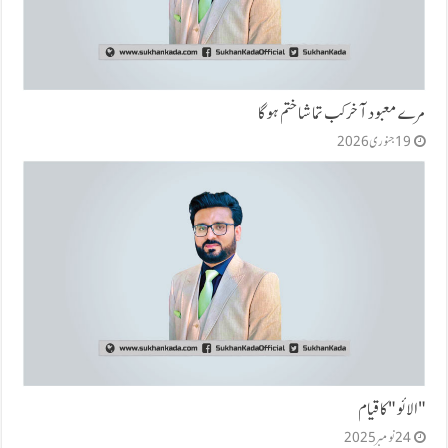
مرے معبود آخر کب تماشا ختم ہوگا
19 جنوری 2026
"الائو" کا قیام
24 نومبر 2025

...

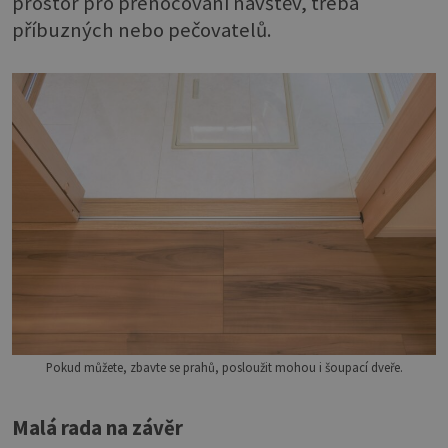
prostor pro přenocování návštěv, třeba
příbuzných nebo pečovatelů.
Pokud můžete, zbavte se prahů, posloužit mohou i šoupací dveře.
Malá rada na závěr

--

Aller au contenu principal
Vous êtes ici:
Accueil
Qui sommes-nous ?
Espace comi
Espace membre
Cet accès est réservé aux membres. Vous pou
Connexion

### Work to complete
Find every line in the records that uses the string "Vous", then copy it.

### Answer to this task
Vous êtes ici:
Cet accès est réservé aux membres. Vous pou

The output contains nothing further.